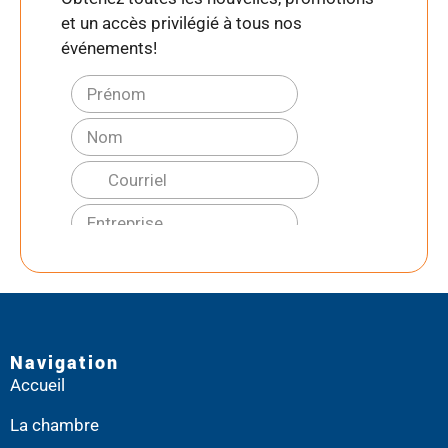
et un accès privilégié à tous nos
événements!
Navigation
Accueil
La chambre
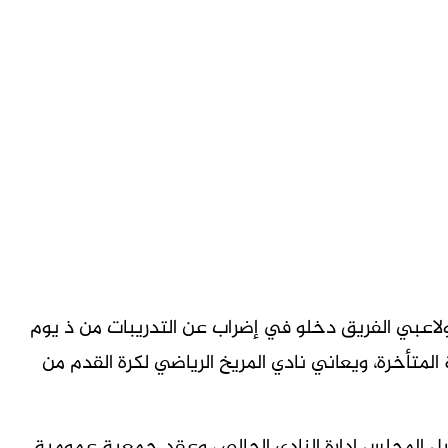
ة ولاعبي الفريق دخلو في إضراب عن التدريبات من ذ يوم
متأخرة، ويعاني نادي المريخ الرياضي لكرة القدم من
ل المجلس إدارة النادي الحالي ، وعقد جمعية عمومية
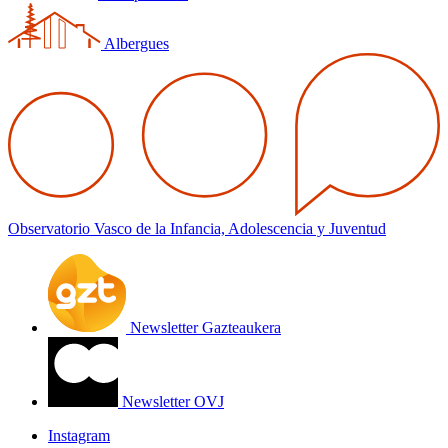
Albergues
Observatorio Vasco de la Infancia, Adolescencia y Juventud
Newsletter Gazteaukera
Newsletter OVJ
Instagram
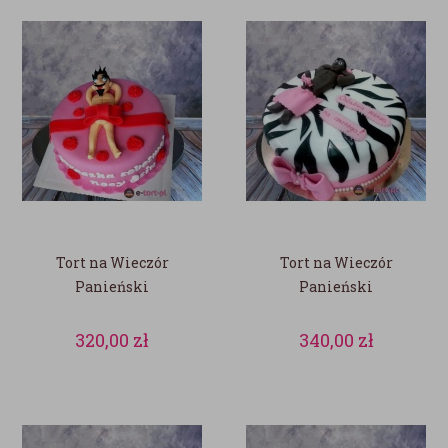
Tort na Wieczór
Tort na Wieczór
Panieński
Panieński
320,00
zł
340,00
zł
-*-*-
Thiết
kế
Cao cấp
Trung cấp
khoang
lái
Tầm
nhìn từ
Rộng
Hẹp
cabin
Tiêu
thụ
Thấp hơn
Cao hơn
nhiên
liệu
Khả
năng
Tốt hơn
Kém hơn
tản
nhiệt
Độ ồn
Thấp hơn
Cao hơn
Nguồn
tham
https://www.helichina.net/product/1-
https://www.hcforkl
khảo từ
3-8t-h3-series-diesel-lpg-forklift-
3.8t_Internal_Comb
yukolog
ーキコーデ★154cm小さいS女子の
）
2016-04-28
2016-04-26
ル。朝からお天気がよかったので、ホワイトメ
-*-*-
DIRECTIONS
Nothing but a number should be given: the count of lines above in which the word "Newsletter" occurs.

SOLUTION
2